Cali

Vernet les bains

En spectacle


Montréal, janvier 2013 – Vous avez tous vu Cali courir sur une scène de long en large, sauter, bondir dans le public. Vous avez tous entendu Cali entonner un hymne héroïque, lancer sa voix dans quelque diatribe politique. Cali, chanteur énervé. Cali, chanteur engagé. Il est de retour avec Vernet Les Bains, son tout nouvel album studio en magasin le 29 janvier.

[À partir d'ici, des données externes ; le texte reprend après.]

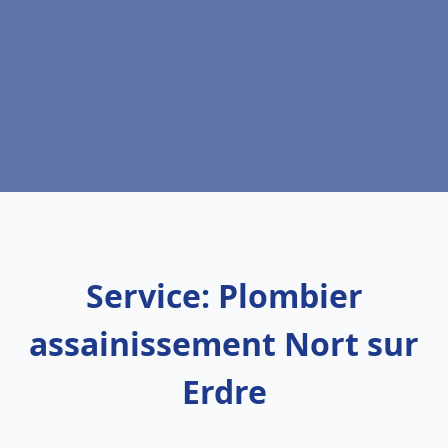
Service: Plombier
assainissement Nort sur
Erdre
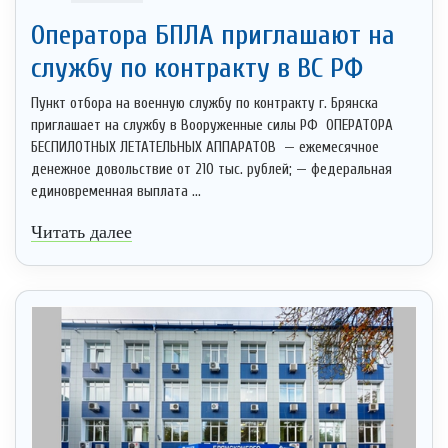
Оператора БПЛA приглашают на
службу по контракту в BC РФ
Пункт отбора на военную службу по контракту г. Брянска
приглашает на службу в Вооруженные силы РФ ⁣ ОПЕРАТОРА
БЕСПИЛОТНЫХ ЛЕТАТЕЛЬНЫХ АППАРАТОВ ⁣ — ежемесячное
денежное довольствие от 210 тыс. рублей; — федеральная
единовременная выплата ...
Читать далее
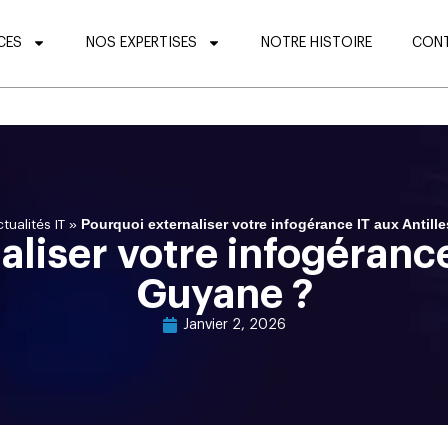
CES
NOS EXPERTISES
NOTRE HISTOIRE
CON
»
Pourquoi externaliser votre infogérance IT aux Antil
tualités IT
liser votre infogérance
Guyane ?
Janvier 2, 2026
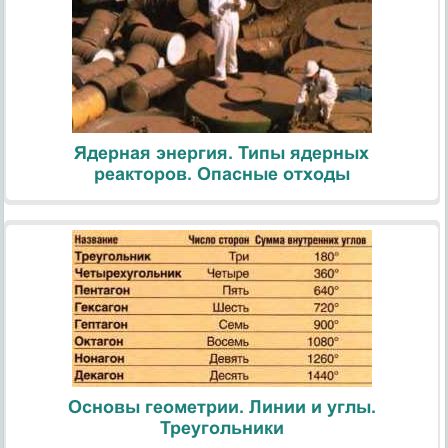
Ядерная энергия. Типы ядерных
реакторов. Опасные отходы
Основы геометрии. Линии и углы.
Треугольники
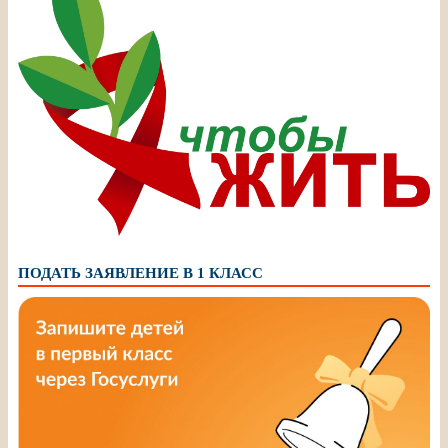
ПОДАТЬ ЗАЯВЛЕНИЕ В 1 КЛАСС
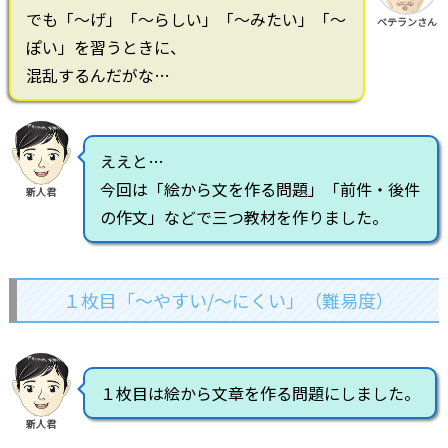
でも「～げ」「～らしい」「～みたい」「～
ベテランさん
ぽい」を習うときに、
混乱するんだがな…
ええと…
今回は「絵から文を作る問題」「前件・後件
新人君
の作文」などで三つ教材を作りました。
１枚目「～やすい/～にくい」（難易度）
１枚目は絵から文章を作る問題にしました。
新人君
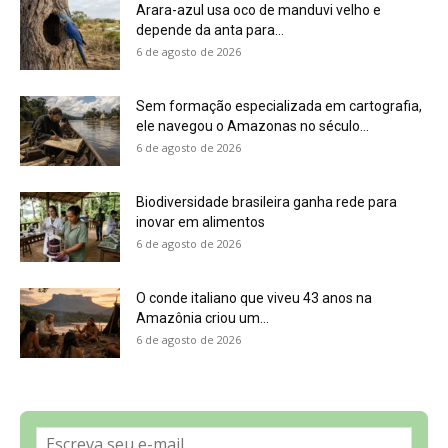
Arara-azul usa oco de manduvi velho e
depende da anta para...
6 de agosto de 2026
Sem formação especializada em cartografia,
ele navegou o Amazonas no século...
6 de agosto de 2026
Biodiversidade brasileira ganha rede para
inovar em alimentos
6 de agosto de 2026
O conde italiano que viveu 43 anos na
Amazônia criou um...
6 de agosto de 2026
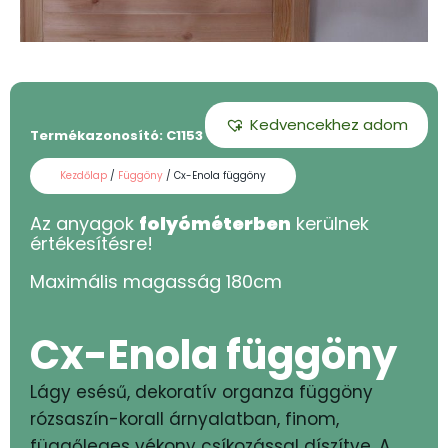
Kedvencekhez adom
Termékazonosító:
C1153 - 180
Kezdőlap
/
Függöny
/ Cx-Enola függöny
Az anyagok
folyóméterben
kerülnek
értékesítésre!
Maximális magasság
180
cm
Cx-Enola függöny
Lágy esésű, dekoratív organza függöny
rózsaszín-korall árnyalatban, finom,
függőleges vékony csíkozással díszítve. A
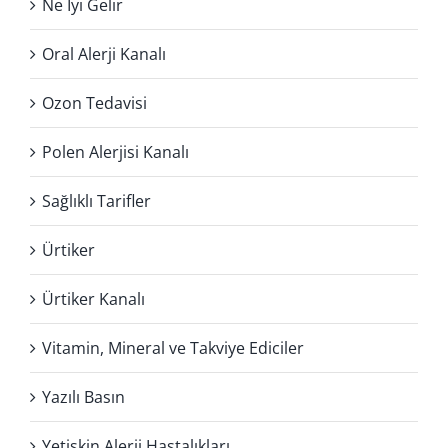
Ne İyi Gelir
Oral Alerji Kanalı
Ozon Tedavisi
Polen Alerjisi Kanalı
Sağlıklı Tarifler
Ürtiker
Ürtiker Kanalı
Vitamin, Mineral ve Takviye Ediciler
Yazılı Basın
Yetişkin Alerji Hastalıkları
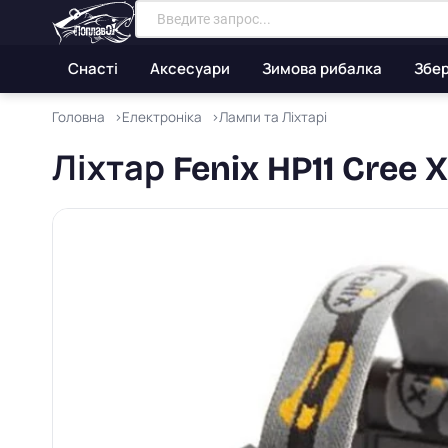
Снасті
Аксесуари
Зимова рибалка
Збер
Головна
Електроніка
Лампи та Ліхтарі
Ліхтар Fenix HP11 Cree 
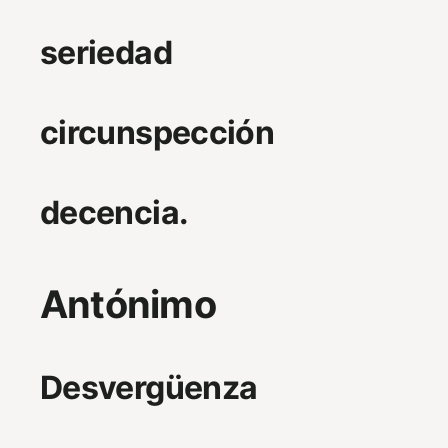
seriedad
circunspección
decencia.
Antónimo
Desvergüenza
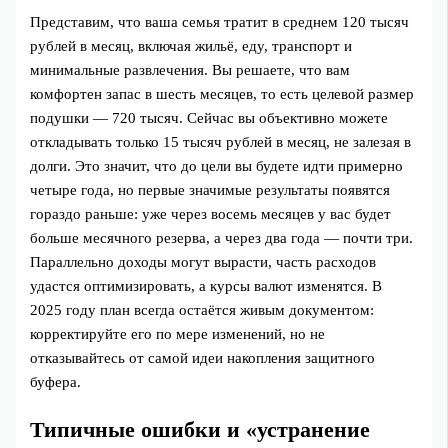
Представим, что ваша семья тратит в среднем 120 тысяч
рублей в месяц, включая жильё, еду, транспорт и
минимальные развлечения. Вы решаете, что вам
комфортен запас в шесть месяцев, то есть целевой размер
подушки — 720 тысяч. Сейчас вы объективно можете
откладывать только 15 тысяч рублей в месяц, не залезая в
долги. Это значит, что до цели вы будете идти примерно
четыре года, но первые значимые результаты появятся
гораздо раньше: уже через восемь месяцев у вас будет
больше месячного резерва, а через два года — почти три.
Параллельно доходы могут вырасти, часть расходов
удастся оптимизировать, а курсы валют изменятся. В
2025 году план всегда остаётся живым документом:
корректируйте его по мере изменений, но не
отказывайтесь от самой идеи накопления защитного
буфера.
Типичные ошибки и «устранение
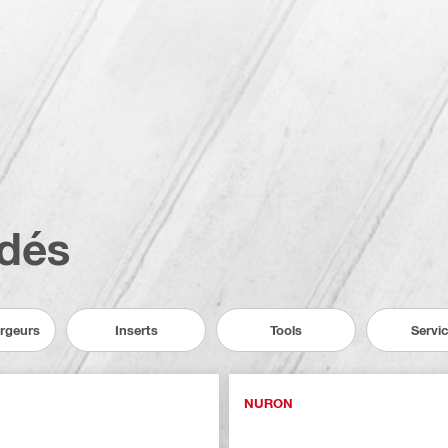
dés
argeurs
Inserts
Tools
Servi
NURON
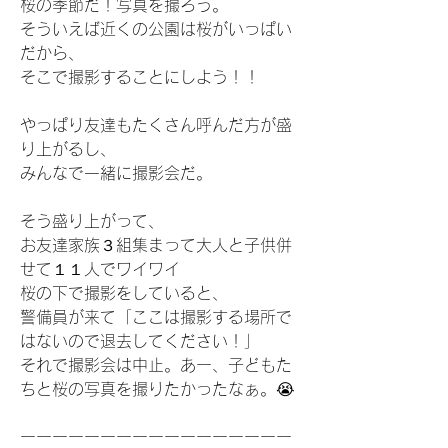
桜の季節だ！写真を撮ろう。
そういえば近くの公園は桜がいっぱい
だから、
そこで撮影することにしよう！！
やっぱり友達もたくさん呼んだ方が盛
り上がるし、
みんなで一緒に撮影会だ。
そう盛り上がって、
お友達家族３組集まって大人と子供併
せて１１人でワイワイ
桜の下で撮影をしていると、
警備員が来て「ここは撮影する場所で
はないので退去してください！」
それで撮影会は中止。あー、子どもた
ちと桜の写真を撮りたかったなぁ。😭
ーーーーーーーーーーーーーーーーー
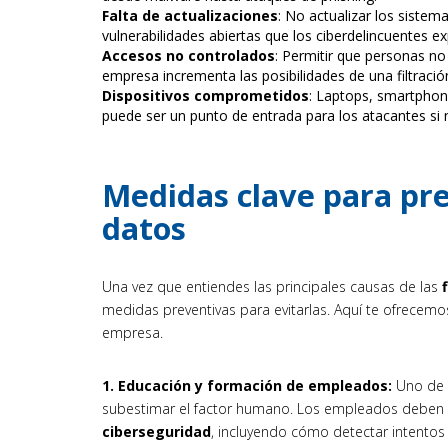
Falta de actualizaciones
: No actualizar los sistem
vulnerabilidades abiertas que los ciberdelincuentes ex
Accesos no controlados
: Permitir que personas no
empresa incrementa las posibilidades de una filtració
Dispositivos comprometidos
: Laptops, smartphone
puede ser un punto de entrada para los atacantes si
Medidas clave para pre
datos
Una vez que entiendes las principales causas de las
medidas preventivas para evitarlas. Aquí te ofrece
empresa.
1. Educación y formación de empleados:
Uno de 
subestimar el factor humano. Los empleados deben r
ciberseguridad
, incluyendo cómo detectar intento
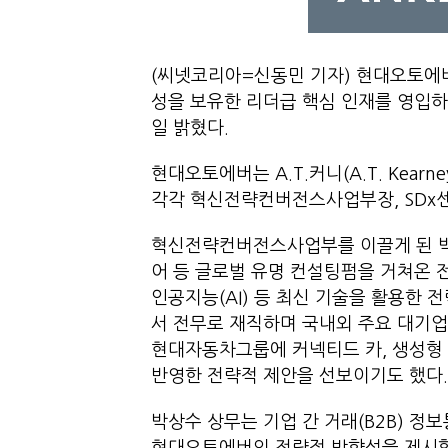
(씨넷코리아=신동민 기자) 현대오토에버
성을 보유한 리더급 핵심 인재를 영입하
일 밝혔다.
현대오토에버는 A.T.커니(A.T. Kea
각각 혁신전략컨버전스사업부장, SDx센
혁신전략컨버전스사업부를 이끌게 된 박
어 등 글로벌 유명 컨설팅펌을 거쳐온 
인공지능(AI) 등 최신 기술을 활용한 
서 전무로 재직하며 국내외 주요 대기업
현대자동차그룹에 커넥티드 카, 생성형 A
반영한 전략적 제안을 선보이기도 했다.
박상수 상무는 기업 간 거래(B2B) 정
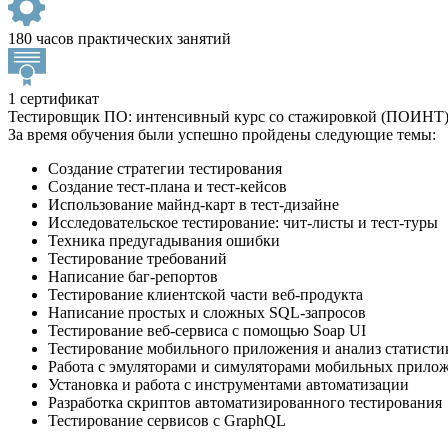
180 часов практических занятий
1 сертификат
Тестировщик ПО: интенсивный курс со стажировкой (ПОИНТ
За время обучения были успешно пройдены следующие темы:
Создание стратегии тестирования
Создание тест-плана и тест-кейсов
Использование майнд-карт в тест-дизайне
Исследовательское тестирование: чит-листы и тест-туры
Техника предугадывания ошибки
Тестирование требований
Написание баг-репортов
Тестирование клиентской части веб-продукта
Написание простых и сложных SQL-запросов
Тестирование веб-сервиса с помощью Soap UI
Тестирование мобильного приложения и анализ статисти
Работа с эмуляторами и симуляторами мобильных прило
Установка и работа с инструментами автоматизации
Разработка скриптов автоматизированного тестирования
Тестирование сервисов с GraphQL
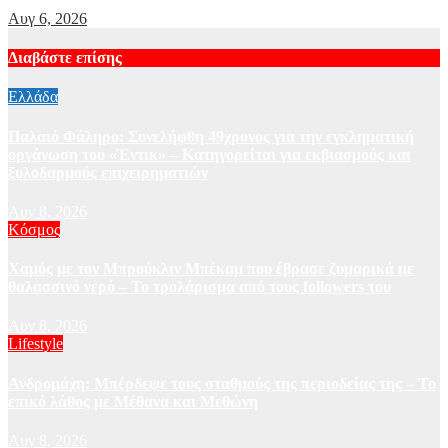
Αυγ 6, 2026
Διαβάστε επίσης
Ελλάδα
Παλαιό Φάληρο: Συνελήφθη 49χρονος για την εγκληματική
οργάνωση του «Έντικ» – Κατηγορείται για εκβιασμούς και
ξυλοδαρμούς επιχειρηματιών
Αυγ 8, 2026
Κόσμος
Χαμός με τον Μπρούκλιν Μπέκαμ που έβρασε ζυμαρικά με
θαλασσινό νερό – Το τρολάρισμα από τους followers του
Αυγ 8, 2026
Lifestyle
Ανδρομάχη: Μπέρδεψε τους σταθμούς της περιοδείας της – Το
επικό λάθος με Μέθανα και Μεθώνη
Αυγ 8, 2026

Après quatre albums menés tambour battant, et des centaines de concerts endiablés, notre Cali a tout à coup senti le souffle de l’apaisement lui caresser les épaules. L’heure était venue de se demander comment ses chansons existeraient dépouillées, presque nues. « Je me suis rendu compte que cela me faisait du bien de ne pas être obligé de pousser la voix pour être au-dessus du groupe », a-t-il remarqué.

Et on a découvert, en concert, le Cali acoustique, en piano-voix, avec le génial Steve Nieve, pianiste de Costello. La tournée a duré. Cali a commencé à écrire de nouvelles chansons sur la route. Dans l’autobus de tournée. Et puis, lors de pauses chez lui, dans le sud, à Rivesaltes près de Perpignan, où pendant ses étapes parisiennes, il s’est mis à enregistrer, avec très peu de musiciens, sous l’oreille attentive du réalisateur Fréderic Lô. Un, deux, trois pianos… une guitare, le violon historique des Waterboys, Steve Wickham… Dans la retenue, l’épure. Une mélodie, un texte, une mélodie, un texte, une mélodie…

Ce nouvel album commence en douceur, chant apaisé, musique légère, tendre même. Un vrai bonheur. Sauf que chez Cali, vous le savez bien, ce n’est pas encore maintenant le bonheur. Ses fantômes l’accompagnent toujours. Une partie de ses textes est une nouvelle fois secouée de tempêtes amoureuses. L’amour est un fardeau et notre Catalan le porte à genoux, avec sa ferveur habituelle. « On dit que la souffrance forge le caractère/On dit ça… », chante-t-il dans « Venez me chercher ». Ou encore : « Je sais que l’amour a tué plus de gens que tout un siècle de choléra », dans « Amour m’a tuer ».

Mais il s’aventure aussi – c’est si bien – dans d’autres domaines… Scènes de vie, images figées, voilà l’émouvante « Une femme se repose »… « C’est inspiré par le regard d’une vieille femme assise sur sa chaise pliante, devant sa maison, dans mon petit village. Elle offre un sourire. Sa vieillesse est belle. Sauf qu’elle a peut-être perdu tous ses proches, ses enfants, ses petits-enfants. Elle subit la longue traversée de la vie. Voilà ce que ça raconte. »

Il y a du Brel dans « La grotte des amoureux », où remontent de touchants souvenirs de ses années d’adolescence. C’est le Cali à fleur de peau, poète des sentiments et des amitiés éternelles puisqu’elles restent dans les mémoires. Dans le douloureux « Mes vieux cinglés », il aborde un sujet qui lui tient toujours à coeur, le conflit entre les deux parents, avec la confession d’un enfant blessé, déchiré au milieu de cette sale guerre. Après « L’amour est éternel », écrite au fin fond du Wyoming, Cali évoque la maladie dans « Je rêve de voir l’été ». Quand il s’agit d’aller dans le dur, sa plume ne faillit pas. Tenace, précise.

Enfin, comme un clin d’oeil, comme un éclat de rire, l’amitié s’invite en fin de disque. Pour « Happy end », Cali a appelé quelques-uns de ses potes. Un bouquet final d’où surgissent les chants de Miossec, Mathias Malzieu, Dominique A, Rachida Brakni, Diastème et Bénabar… Un sommet d’auto-dérision à plusieurs voix. Une gourmandise. Cali a rechargé ses batteries. C’est une nouvelle histoire. Un RE-commencement.